- Work to be completed: Copy the records below word for word. Stop after the line that contains "Angebotspalette informieren, desto grö".

+++ Dataset entries

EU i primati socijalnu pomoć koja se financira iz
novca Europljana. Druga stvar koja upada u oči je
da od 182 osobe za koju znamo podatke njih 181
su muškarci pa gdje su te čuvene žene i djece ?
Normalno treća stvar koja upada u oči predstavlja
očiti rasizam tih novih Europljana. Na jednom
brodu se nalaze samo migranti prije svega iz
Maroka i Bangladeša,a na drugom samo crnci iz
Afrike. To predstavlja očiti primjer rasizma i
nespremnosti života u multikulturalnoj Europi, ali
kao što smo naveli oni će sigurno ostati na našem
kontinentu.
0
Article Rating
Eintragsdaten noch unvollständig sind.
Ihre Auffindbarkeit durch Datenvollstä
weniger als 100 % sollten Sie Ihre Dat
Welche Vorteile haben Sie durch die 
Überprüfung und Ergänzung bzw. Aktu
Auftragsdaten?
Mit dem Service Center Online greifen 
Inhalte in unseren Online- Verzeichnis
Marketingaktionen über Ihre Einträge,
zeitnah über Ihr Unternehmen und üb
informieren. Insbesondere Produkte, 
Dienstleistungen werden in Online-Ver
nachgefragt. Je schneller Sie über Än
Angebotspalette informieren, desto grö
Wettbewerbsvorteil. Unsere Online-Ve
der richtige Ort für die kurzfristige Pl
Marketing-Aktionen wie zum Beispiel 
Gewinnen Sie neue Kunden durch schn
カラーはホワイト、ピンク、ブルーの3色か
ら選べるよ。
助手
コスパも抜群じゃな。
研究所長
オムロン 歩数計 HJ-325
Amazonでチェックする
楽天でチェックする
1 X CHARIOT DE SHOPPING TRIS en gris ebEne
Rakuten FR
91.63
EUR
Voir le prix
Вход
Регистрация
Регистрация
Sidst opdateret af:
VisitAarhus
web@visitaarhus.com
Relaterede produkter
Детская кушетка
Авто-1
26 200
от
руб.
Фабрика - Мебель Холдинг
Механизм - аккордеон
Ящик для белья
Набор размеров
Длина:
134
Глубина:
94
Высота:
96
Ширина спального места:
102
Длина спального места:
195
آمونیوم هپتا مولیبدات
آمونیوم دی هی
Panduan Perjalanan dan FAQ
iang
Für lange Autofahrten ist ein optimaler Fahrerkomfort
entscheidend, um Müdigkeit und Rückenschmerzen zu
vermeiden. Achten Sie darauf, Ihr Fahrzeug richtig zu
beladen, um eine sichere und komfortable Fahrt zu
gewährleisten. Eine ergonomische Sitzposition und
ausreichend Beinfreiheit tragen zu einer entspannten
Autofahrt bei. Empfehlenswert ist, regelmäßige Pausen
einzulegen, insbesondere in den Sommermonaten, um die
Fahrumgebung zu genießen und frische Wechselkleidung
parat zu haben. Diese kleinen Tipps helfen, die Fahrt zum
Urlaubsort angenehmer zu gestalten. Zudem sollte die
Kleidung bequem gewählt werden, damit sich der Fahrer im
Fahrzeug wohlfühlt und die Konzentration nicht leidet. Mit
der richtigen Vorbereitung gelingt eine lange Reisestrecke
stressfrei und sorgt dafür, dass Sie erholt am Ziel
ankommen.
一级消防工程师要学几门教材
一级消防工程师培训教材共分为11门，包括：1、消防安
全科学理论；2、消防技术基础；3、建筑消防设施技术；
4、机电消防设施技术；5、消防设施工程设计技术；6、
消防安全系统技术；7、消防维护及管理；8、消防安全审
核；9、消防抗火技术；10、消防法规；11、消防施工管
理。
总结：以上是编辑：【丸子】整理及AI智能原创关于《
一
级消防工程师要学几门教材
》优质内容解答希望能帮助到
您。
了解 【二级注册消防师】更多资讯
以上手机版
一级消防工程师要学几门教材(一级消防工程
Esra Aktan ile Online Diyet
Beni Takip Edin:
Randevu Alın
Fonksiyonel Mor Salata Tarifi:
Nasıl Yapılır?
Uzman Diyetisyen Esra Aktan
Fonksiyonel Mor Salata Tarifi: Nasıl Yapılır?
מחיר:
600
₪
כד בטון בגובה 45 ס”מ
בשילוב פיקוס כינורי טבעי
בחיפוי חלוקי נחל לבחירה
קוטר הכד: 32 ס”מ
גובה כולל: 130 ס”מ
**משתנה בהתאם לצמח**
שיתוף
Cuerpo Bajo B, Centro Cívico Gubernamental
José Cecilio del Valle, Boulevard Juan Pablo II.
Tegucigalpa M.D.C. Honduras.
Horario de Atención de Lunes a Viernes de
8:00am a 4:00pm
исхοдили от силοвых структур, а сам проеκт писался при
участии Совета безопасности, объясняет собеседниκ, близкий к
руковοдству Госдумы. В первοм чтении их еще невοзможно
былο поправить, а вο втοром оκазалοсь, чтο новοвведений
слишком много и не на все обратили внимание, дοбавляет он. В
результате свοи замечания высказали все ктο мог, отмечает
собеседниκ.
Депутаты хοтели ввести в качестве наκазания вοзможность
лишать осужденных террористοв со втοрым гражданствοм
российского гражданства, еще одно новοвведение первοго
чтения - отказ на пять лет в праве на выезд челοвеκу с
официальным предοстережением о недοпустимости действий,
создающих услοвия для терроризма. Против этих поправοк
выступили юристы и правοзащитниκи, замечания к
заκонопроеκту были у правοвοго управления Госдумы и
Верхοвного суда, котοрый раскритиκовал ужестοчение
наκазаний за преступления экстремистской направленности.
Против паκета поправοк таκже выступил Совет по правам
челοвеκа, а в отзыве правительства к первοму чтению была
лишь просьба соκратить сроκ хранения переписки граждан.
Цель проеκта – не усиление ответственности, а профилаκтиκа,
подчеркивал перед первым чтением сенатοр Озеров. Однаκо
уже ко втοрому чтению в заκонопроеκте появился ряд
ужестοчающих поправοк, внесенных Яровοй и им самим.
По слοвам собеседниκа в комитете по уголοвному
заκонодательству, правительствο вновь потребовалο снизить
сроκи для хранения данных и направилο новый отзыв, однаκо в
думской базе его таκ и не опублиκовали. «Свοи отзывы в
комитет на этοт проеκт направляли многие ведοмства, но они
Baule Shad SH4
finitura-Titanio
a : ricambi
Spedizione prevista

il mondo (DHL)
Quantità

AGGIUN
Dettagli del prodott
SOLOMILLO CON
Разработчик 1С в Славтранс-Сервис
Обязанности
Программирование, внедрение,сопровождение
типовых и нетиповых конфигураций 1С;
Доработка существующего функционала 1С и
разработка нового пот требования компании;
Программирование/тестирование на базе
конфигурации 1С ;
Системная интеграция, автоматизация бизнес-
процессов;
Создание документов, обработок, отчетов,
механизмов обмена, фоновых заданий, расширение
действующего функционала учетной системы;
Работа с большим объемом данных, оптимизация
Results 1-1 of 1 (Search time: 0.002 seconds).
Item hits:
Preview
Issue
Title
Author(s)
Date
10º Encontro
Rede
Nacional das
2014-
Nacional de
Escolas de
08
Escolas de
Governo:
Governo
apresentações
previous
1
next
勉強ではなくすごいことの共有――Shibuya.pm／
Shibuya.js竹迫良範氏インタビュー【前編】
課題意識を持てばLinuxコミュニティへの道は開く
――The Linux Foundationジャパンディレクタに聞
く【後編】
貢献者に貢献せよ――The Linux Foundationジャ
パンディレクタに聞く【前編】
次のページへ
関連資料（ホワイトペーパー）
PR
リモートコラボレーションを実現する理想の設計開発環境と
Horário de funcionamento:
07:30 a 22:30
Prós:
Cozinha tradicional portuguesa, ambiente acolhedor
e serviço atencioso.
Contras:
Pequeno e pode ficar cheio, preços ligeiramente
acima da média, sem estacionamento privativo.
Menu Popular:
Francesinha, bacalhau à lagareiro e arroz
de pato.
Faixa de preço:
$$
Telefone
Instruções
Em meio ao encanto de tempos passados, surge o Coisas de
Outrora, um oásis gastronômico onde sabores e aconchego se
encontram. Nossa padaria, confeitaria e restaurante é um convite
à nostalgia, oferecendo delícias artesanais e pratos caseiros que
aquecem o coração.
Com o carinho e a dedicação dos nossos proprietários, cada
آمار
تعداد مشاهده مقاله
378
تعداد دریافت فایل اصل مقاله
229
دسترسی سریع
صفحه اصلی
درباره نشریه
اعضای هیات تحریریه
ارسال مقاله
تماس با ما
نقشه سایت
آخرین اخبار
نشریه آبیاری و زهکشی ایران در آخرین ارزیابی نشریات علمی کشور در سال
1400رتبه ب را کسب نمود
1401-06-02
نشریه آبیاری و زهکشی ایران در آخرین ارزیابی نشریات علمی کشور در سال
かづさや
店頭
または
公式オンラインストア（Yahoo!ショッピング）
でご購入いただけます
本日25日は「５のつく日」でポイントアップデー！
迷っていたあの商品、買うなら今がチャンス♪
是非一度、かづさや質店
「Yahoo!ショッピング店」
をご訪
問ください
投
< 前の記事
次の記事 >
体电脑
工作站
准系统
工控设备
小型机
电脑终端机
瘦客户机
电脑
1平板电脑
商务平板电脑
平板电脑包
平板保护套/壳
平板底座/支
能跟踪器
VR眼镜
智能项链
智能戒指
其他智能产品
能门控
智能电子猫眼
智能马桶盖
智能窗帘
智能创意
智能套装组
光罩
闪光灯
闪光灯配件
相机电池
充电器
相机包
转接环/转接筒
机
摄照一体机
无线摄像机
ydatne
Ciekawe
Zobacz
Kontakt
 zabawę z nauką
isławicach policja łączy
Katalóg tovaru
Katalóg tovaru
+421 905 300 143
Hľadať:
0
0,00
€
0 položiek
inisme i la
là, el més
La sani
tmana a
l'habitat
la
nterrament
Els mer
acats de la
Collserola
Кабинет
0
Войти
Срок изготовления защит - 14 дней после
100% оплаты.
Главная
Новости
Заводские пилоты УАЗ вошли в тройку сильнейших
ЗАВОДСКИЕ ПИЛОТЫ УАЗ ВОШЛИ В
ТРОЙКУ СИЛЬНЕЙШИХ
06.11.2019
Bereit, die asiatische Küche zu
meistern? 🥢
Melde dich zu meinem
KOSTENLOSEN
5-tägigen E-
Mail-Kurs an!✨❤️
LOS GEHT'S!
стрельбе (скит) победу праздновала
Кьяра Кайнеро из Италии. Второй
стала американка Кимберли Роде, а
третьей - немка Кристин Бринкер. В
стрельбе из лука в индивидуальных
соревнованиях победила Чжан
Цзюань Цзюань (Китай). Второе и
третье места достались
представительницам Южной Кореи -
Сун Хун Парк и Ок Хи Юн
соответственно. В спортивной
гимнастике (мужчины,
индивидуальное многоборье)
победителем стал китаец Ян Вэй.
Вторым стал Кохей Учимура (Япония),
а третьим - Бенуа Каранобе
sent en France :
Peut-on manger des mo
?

++++++

- Your response:
EU i primati socijalnu pomoć koja se financira iz
novca Europljana. Druga stvar koja upada u oči je
da od 182 osobe za koju znamo podatke njih 181
su muškarci pa gdje su te čuvene žene i djece ?
Normalno treća stvar koja upada u oči predstavlja
očiti rasizam tih novih Europljana. Na jednom
brodu se nalaze samo migranti prije svega iz
Maroka i Bangladeša,a na drugom samo crnci iz
Afrike. To predstavlja očiti primjer rasizma i
nespremnosti života u multikulturalnoj Europi, ali
kao što smo naveli oni će sigurno ostati na našem
kontinentu.
0
Article Rating
Eintragsdaten noch unvollständig sind.
Ihre Auffindbarkeit durch Datenvollstä
weniger als 100 % sollten Sie Ihre Dat
Welche Vorteile haben Sie durch die 
Überprüfung und Ergänzung bzw. Aktu
Auftragsdaten?
Mit dem Service Center Online greifen 
Inhalte in unseren Online- Verzeichnis
Marketingaktionen über Ihre Einträge,
zeitnah über Ihr Unternehmen und üb
informieren. Insbesondere Produkte, 
Dienstleistungen werden in Online-Ver
nachgefragt. Je schneller Sie über Än
Angebotspalette informieren, desto grö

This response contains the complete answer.